### PROBLEM DETAILS
Copy the records below word for word. Stop after the line that contains "In order to click on Barriere".

[[ DATA EXTRACT, beginning ]]

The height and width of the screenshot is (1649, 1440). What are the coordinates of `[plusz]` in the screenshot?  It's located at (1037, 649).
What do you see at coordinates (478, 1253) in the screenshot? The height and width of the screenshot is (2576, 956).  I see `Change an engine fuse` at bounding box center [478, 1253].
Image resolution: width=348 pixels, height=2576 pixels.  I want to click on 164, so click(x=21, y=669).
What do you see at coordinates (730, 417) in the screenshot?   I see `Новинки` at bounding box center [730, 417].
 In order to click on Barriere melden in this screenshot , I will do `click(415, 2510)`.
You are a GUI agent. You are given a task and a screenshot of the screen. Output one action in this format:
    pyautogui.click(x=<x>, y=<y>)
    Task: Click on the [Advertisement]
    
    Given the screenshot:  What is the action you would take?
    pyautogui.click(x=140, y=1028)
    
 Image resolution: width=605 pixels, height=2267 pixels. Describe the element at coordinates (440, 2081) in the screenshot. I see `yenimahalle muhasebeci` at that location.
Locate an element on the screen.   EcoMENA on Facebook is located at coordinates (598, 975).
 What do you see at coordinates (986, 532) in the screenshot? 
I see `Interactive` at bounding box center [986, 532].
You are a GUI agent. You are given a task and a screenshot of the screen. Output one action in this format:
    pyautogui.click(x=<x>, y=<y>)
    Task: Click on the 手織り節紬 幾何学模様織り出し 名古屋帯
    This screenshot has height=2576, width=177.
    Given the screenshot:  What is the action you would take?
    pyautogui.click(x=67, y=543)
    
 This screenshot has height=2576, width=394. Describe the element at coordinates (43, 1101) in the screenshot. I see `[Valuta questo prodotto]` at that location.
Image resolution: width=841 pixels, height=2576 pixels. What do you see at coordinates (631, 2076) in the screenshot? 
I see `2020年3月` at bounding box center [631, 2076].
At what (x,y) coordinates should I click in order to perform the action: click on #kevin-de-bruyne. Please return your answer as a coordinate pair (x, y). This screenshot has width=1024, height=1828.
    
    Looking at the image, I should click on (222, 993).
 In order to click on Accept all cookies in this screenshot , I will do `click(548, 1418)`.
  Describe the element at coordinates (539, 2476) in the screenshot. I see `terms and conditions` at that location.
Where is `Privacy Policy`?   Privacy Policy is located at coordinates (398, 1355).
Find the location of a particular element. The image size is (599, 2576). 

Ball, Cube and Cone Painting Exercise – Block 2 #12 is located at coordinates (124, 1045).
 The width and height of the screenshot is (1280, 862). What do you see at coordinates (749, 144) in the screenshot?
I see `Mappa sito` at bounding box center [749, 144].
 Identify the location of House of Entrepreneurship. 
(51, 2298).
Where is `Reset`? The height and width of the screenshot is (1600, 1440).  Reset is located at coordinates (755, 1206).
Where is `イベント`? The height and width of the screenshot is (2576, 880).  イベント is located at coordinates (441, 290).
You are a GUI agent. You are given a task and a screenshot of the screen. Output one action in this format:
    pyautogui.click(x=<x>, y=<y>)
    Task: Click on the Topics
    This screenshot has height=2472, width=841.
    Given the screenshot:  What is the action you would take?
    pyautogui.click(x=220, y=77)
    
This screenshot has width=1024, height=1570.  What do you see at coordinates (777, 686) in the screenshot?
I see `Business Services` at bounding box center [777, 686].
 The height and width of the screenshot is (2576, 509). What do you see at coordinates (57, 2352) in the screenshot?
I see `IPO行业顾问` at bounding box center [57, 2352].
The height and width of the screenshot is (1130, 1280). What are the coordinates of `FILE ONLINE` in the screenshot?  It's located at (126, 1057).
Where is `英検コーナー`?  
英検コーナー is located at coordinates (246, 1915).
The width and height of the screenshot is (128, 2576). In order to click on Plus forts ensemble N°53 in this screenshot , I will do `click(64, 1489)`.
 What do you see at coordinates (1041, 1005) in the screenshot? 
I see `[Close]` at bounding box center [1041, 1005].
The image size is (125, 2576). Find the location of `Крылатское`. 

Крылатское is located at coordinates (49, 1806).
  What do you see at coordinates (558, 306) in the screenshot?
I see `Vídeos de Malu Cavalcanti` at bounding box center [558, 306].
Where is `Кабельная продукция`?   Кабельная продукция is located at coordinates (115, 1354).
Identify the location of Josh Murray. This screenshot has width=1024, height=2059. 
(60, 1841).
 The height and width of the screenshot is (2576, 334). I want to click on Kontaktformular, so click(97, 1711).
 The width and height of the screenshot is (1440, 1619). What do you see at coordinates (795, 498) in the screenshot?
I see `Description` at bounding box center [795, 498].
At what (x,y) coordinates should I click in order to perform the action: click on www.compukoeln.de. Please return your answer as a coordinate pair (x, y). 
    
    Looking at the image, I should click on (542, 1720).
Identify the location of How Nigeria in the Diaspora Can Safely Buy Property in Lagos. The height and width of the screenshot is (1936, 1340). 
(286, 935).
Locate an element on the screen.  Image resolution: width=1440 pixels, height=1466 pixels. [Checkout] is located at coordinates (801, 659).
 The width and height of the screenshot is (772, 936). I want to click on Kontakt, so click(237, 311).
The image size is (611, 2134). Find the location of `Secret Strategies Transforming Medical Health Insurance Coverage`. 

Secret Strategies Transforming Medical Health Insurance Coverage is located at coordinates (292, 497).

[[ DATA EXTRACT, end ]]

### RESPONSE AREA
The height and width of the screenshot is (1649, 1440). What are the coordinates of `[plusz]` in the screenshot?  It's located at (1037, 649).
What do you see at coordinates (478, 1253) in the screenshot? The height and width of the screenshot is (2576, 956).  I see `Change an engine fuse` at bounding box center [478, 1253].
Image resolution: width=348 pixels, height=2576 pixels.  I want to click on 164, so click(x=21, y=669).
What do you see at coordinates (730, 417) in the screenshot?   I see `Новинки` at bounding box center [730, 417].
 In order to click on Barriere melden in this screenshot , I will do `click(415, 2510)`.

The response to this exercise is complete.